That advice comes not from Gordon Gekko and his friends on Wall Street, but rather from James Hamilton, a prominent academic economist and observer of the petroleum market. Hamilton writes:
If you can figure out a way to find resources whose value in their current use is not very great– in other words, if you buy low– and redeploy them somewhere else where their value is much greater– in other words, sell high– then you will not only add to your personal wealth, you will be creating new wealth for society as a whole. The process of allocating resources to their most efficient use is the heart of what drives economic growth. The fact that individuals have a strong personal incentive always to be looking for better ways to do that is the primary factor responsible for the standard of living that we enjoy today.
What is an oil economist doing writing about wealth creation? Hamilton shows us with a simple example:
On Friday, you could buy a barrel of light, sweet crude oil produced in North Dakota for less than $81. On that same day, oil refiners in Port Arthur on the coast of Texas were paying around $110 to import a similar grade of oil produced in Nigeria. That’s $30 worth of incentive to you to try to figure out a way to transport oil from North Dakota to Port Arthur in order to replace a barrel of imported Nigerian oil with Williston sweet. As a nation, if we could divert some of the resources we are currently devoting to pay for oil imported from Nigeria, and use them instead to enable the Port Arthur refinery to get its oil from North Dakota, we will become richer.

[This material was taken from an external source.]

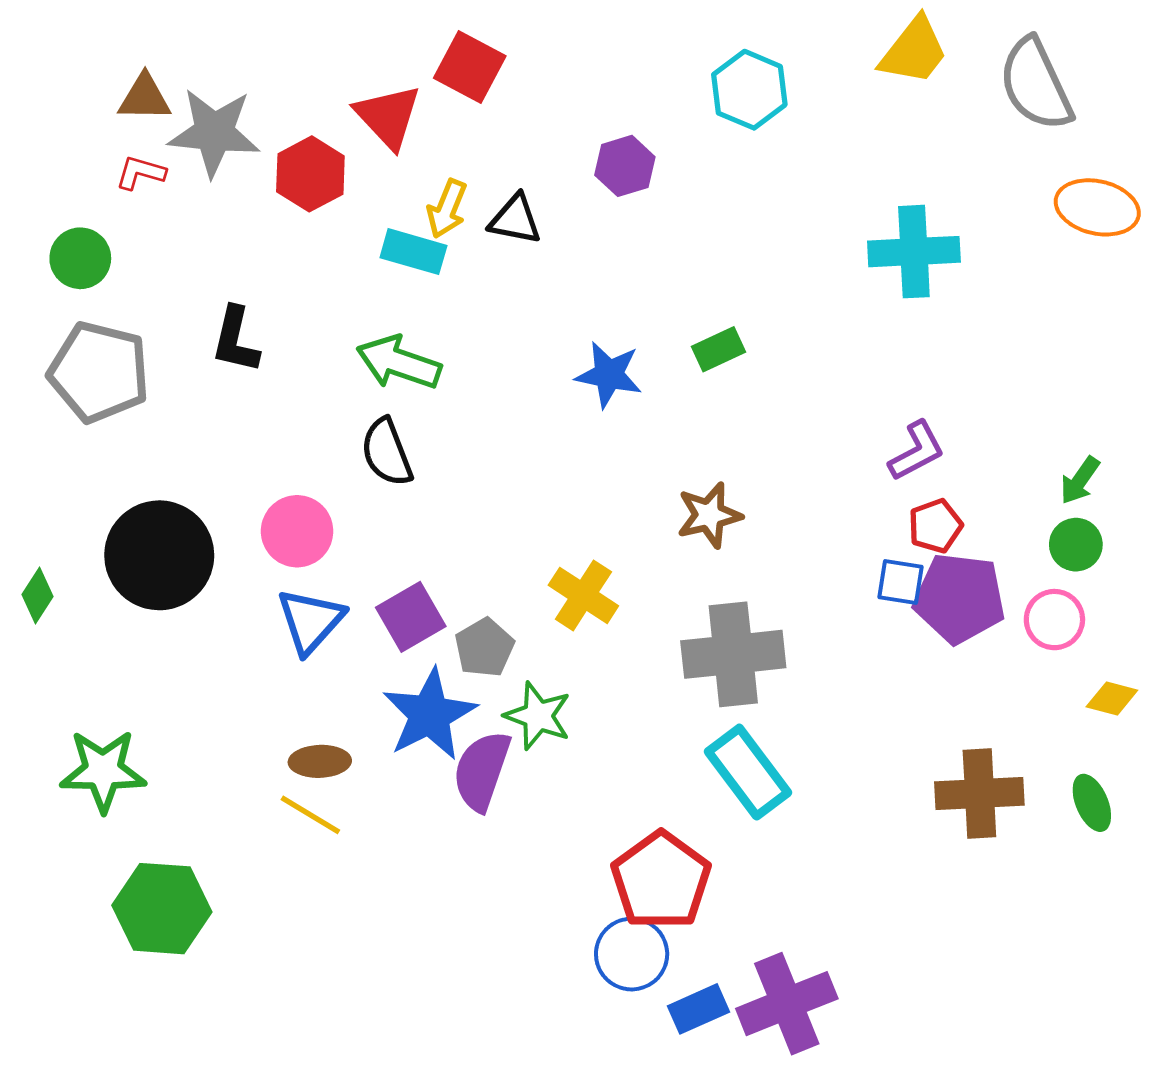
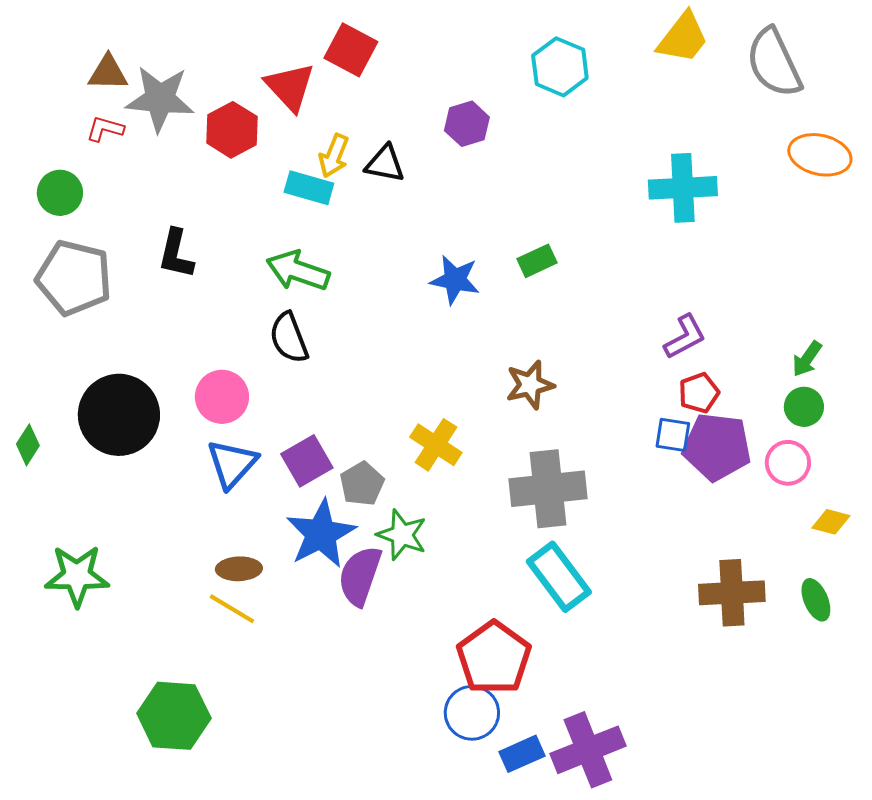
green hexagon: (162, 909) -> (174, 716), moved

You don’t have to be an oil expert to come up with the best solution for that: pipelines. This wealth effect is yet another reason that the Obama administration’s capitulation to green hacktivist hysterics over the Keystone XL pipeline is a loss for anyone concerned about the immediate well-being of the nation over far-flung hypotheticals.
Great, the skeptic replies, but how do we know the wealth effect isn’t the same sort of abstract idea with little real world merit? Well, Hamilton points out that a private company (who, unlike certain government-funded green technology companies have to worry about their bottom line) has offered to build a key part of the project…for free…with just a signature.
The president is still studying the matter. Via Meadia is with the economists on this one: sign, Mr. President, sign.